9. How many stepper motors can be driven with one driver?

Most standard drivers are designed to drive a single stepper motor. In theory, we can connect more than one stepper motor to one driver, but this is not recommended at all. In this case, it is best to connect the windings of several motors in series, which will naturally limit the maximum possible speed. For higher speed and lower torque, it is necessary to connect the windings of several motors in parallel.

Frequently asked questions about stepper motors, stepper motor series connection


Series stepper motors. Image source:

10. What is the safe operating temperature of a stepper motor?

Most stepper motors have Class B insulation, which is rated at 130 °C. It is normal for stepper motor temperatures to reach 70°, 80° or even 90°C. While the engine is too hot to touch at these temperatures, the engine itself is undamaged. However, despite these facts, it is advisable to ensure that its temperature is as low as possible in order to extend the life of the stepper motor as much as possible. We can achieve this in several ways:

  • Reduction of quiescent current: Many motion control systems require maximum torque when the motor is accelerating and braking. When the engine is stationary or just holding its position, it needs much less torque. This is the right moment to reduce the motor current. Many stepper motor drivers allow the quiescent current to be reduced to 50 % of set current. A reduction in quiescent current can have a dramatic effect on motor temperature.
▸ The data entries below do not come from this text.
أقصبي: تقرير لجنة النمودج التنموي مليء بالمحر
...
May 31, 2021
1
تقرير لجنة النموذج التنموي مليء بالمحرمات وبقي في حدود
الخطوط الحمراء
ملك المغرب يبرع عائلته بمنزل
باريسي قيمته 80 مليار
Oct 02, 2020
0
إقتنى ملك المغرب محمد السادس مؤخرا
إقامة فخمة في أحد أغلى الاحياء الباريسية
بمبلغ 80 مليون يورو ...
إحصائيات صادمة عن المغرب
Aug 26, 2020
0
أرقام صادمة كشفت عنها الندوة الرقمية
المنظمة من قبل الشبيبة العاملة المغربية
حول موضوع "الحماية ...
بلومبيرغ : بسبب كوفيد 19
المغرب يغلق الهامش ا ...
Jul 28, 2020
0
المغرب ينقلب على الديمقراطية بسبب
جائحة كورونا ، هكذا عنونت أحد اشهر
  • Workflow reduction: when choosing the right motor for our needs, we choose the motor with the maximum torque that is 100 % more than the torque we need. Therefore, there is usually no reason to select the maximum rated current of the stepper motor on the driver. It makes sense to choose such a current that provides the motor with a torque that is greater than needed for a certain reserve factor.
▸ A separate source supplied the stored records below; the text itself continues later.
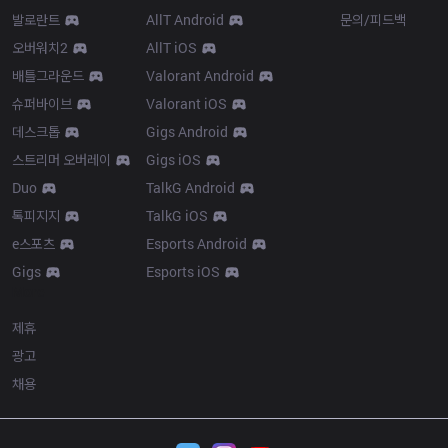
발로란트
AllT Android
문의/피드백
오버워치2
AllT iOS
배틀그라운드
Valorant Android
슈퍼바이브
Valorant iOS
데스크톱
Gigs Android
스트리머 오버레이
Gigs iOS
Duo
TalkG Android
톡피지지
TalkG iOS
e스포츠
Esports Android
Gigs
Esports iOS
More
제휴
광고
채용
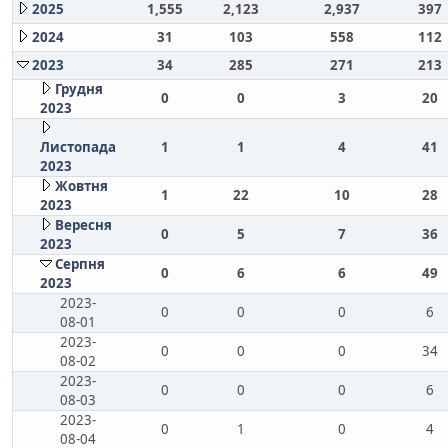
2025
1,555
2,123
2,937
397
2024
31
103
558
112
2023
34
285
271
213
Грудня
0
0
3
20
2023
Листопада
1
1
4
41
2023
Жовтня
1
22
10
28
2023
Вересня
0
5
7
36
2023
Серпня
0
6
6
49
2023
2023-
0
0
0
6
08-01
2023-
0
0
0
34
08-02
2023-
0
0
0
6
08-03
2023-
0
1
0
4
08-04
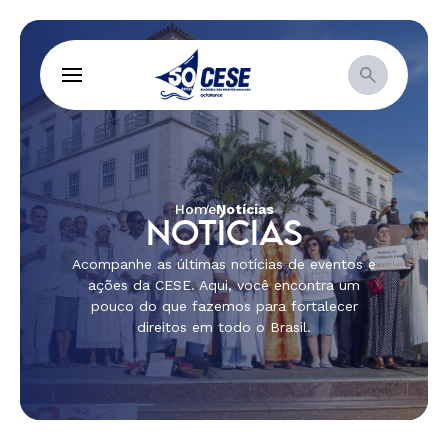
Home
Notícias
NOTÍCIAS
Acompanhe as últimas notícias de eventos e
ações da CESE. Aqui, você encontra um
pouco do que fazemos para fortalecer
direitos em todo o Brasil.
  • Using a closed-loop stepper motor system: a closed-loop stepper motor system uses a feedback loop to precisely control the current, speed, and position of the stepper motor. The current loop ensures that the current given to the motor by the driver is exactly what is needed for sufficient torque. When the motor is not producing torque (or producing less than maximum torque), the current is automatically reduced accordingly. This closed-loop control scheme significantly improves engine temperature.

  • Use of cooling fins and/or active cooling: very simple and affordable solutions that do not affect the amount of heat produced, but rather increase its removal. 
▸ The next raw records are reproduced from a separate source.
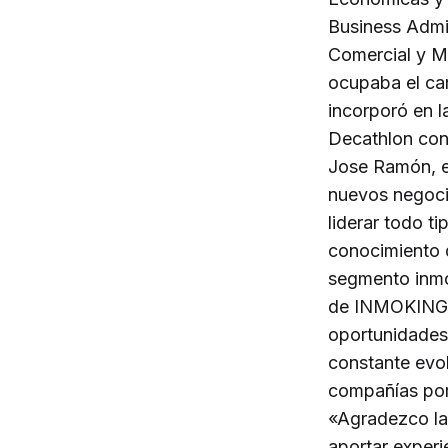
Business Admin
Comercial y M
ocupaba el ca
incorporó en 
Decathlon cont
Jose Ramón, es
nuevos negoci
liderar todo t
conocimiento d
segmento inmob
de INMOKING en
oportunidades
constante evol
compañías por
«Agradezco la
aportar experi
11. Why is a stepper motor warm even at rest?

The stepper motor driver drives current through the windings of the stepper motor at all times, even when the stepper motor is at rest. This allows the stepper motor to produce torque without the intervention of a driver at rest when an external force tries to rotate its axis, thus maintaining a fixed position. Motor heating at idle can be reduced by setting the idle current to half on the driver (if it allows it).  

12. Why does the stepper motor sometimes jump during power on or off?

The rotor of a stepper motor most often consists of two parts, each of which has 50 teeth. When current flows through the stator, the rotor moves so that its teeth align with the magnetized stator teeth. Since there are 50 natural positions of the rotor, it can move +/- 3.6 degrees in one of the directions.